The horror of realisation: Female directors perfectly understand what scares us most
What’s scarier? The act or the anticipation? There’s a moment in between, before a trauma response or maybe a survival instinct kicks in, where it’s too late to hide from the horror that’s about to happen. It’s worse than dread, more serious than that. It’s not the fear of a lingering potential threat. It’s the moment when you realise, without a doubt, that you are in danger, imminent, real danger. And for a cast of female directors writing horror movies distinctly for the female experience – that’s the scariest thing.
I say this distinctly for the female experience because this is something we’re raised with. I don’t remember any one moment where someone taught me to worry about the sound of footsteps behind me on a dark street or a man walking towards me at night. I don’t remember ever learning things like lying to Uber drivers so they don’t know their address on the screen is my home or telling men who approach me that I have a boyfriend or a husband even if I don’t, just to get them to take no as no. These things feel almost born into me, into my friends, into women as a collective, as fear is part of our make-up.

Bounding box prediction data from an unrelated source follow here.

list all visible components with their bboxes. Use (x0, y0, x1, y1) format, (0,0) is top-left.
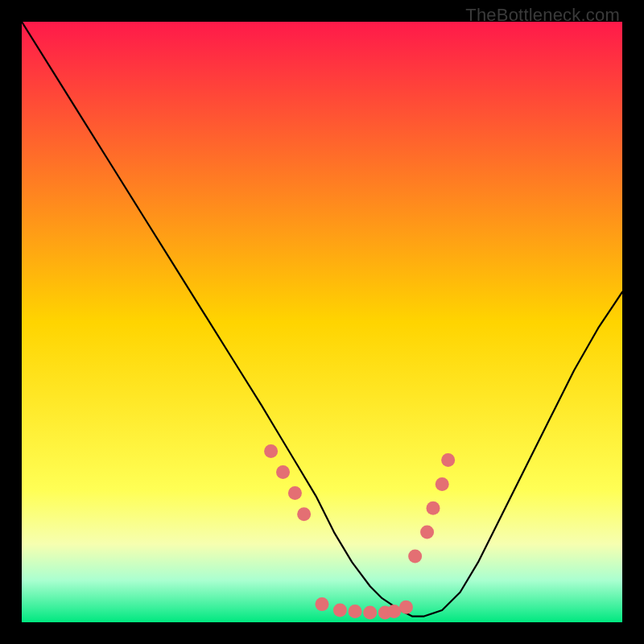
marker-dot (264, 444, 278, 458)
marker-dot (436, 477, 449, 491)
marker-dot (408, 549, 422, 563)
marker-dot (288, 486, 302, 500)
gradient-background (22, 22, 622, 622)
marker-dot (363, 606, 377, 620)
marker-dot (276, 465, 290, 479)
marker-dot (387, 605, 401, 618)
marker-dot (399, 601, 413, 614)
marker-dot (441, 453, 455, 467)
plot-area (22, 22, 622, 622)
marker-dot (333, 604, 347, 617)
marker-dot (420, 526, 434, 539)
chart-frame: TheBottleneck.com (0, 0, 644, 644)
marker-dot (427, 502, 440, 515)
marker-dot (316, 597, 329, 611)
marker-dot (349, 605, 362, 618)
chart-svg (22, 22, 622, 622)
marker-dot (297, 507, 311, 521)
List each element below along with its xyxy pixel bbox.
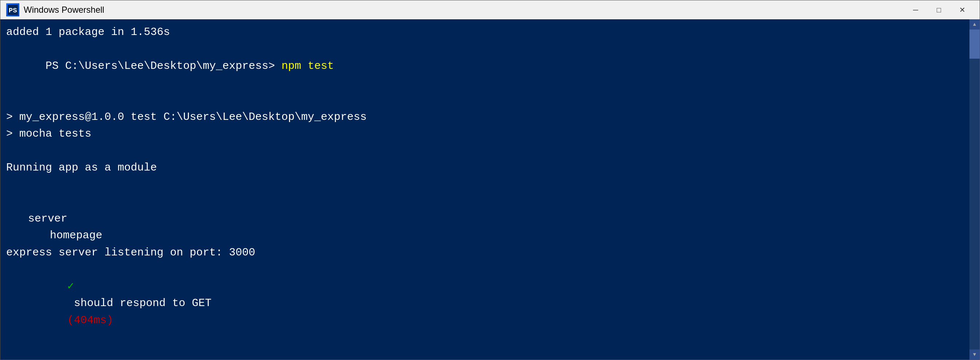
scrollbar-thumb[interactable] (969, 29, 980, 59)
terminal-line: > my_express@1.0.0 test C:\Users\Lee\Des… (6, 109, 974, 126)
terminal-line: > mocha tests (6, 125, 974, 142)
terminal-line: homepage (6, 227, 974, 244)
powershell-icon: PS (6, 3, 19, 16)
powershell-window: PS Windows Powershell ─ □ ✕ added 1 pack… (0, 0, 980, 360)
terminal-line: PS C:\Users\Lee\Desktop\my_express> npm … (6, 41, 974, 92)
terminal-line (6, 346, 974, 360)
close-button[interactable]: ✕ (950, 0, 974, 19)
prompt: PS C:\Users\Lee\Desktop\my_express> (46, 60, 282, 72)
command: npm test (282, 60, 334, 72)
scrollbar[interactable]: ▲ ▼ (969, 19, 980, 360)
maximize-button[interactable]: □ (927, 0, 950, 19)
scroll-down-arrow[interactable]: ▼ (969, 349, 980, 360)
terminal-line: Running app as a module (6, 159, 974, 176)
scroll-up-arrow[interactable]: ▲ (969, 19, 980, 29)
checkmark: ✓ (67, 280, 74, 293)
terminal-line (6, 193, 974, 210)
window-title: Windows Powershell (24, 5, 904, 15)
terminal-line (6, 176, 974, 194)
test-label: should respond to GET (67, 297, 218, 309)
window-controls: ─ □ ✕ (904, 0, 974, 19)
terminal-line: express server listening on port: 3000 (6, 244, 974, 261)
minimize-button[interactable]: ─ (904, 0, 927, 19)
terminal-body[interactable]: added 1 package in 1.536s PS C:\Users\Le… (0, 19, 980, 360)
terminal-line: ✓ should respond to GET (404ms) (6, 261, 974, 346)
terminal-line (6, 91, 974, 109)
terminal-line (6, 142, 974, 160)
svg-text:PS: PS (9, 6, 17, 14)
test-timing: (404ms) (67, 314, 113, 326)
terminal-line: added 1 package in 1.536s (6, 24, 974, 41)
title-bar: PS Windows Powershell ─ □ ✕ (0, 0, 980, 19)
terminal-line: server (6, 210, 974, 227)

We’re accustomed to dread as it sits in our stomachs on those walk homes where you’re listening, analysing the speed of the footsteps behind us and fearing the moment they speed up. But the scariest thing of all would be the moment of realisation if they did. The anticipation of something happening is one thing, but the sheer full-body terror that would hit the second a woman realised that the person behind was, in fact, running after her, was about to attack her, and that the life-long worry was, in fact, right now happening – that is horror movie fuel.
Female directors know that cause they’ve felt it, too. In recent years, a cast of contemporary filmmakers has been exploring the use of the moment of realisation as the act of horror in their horror movies rather than the dead itself.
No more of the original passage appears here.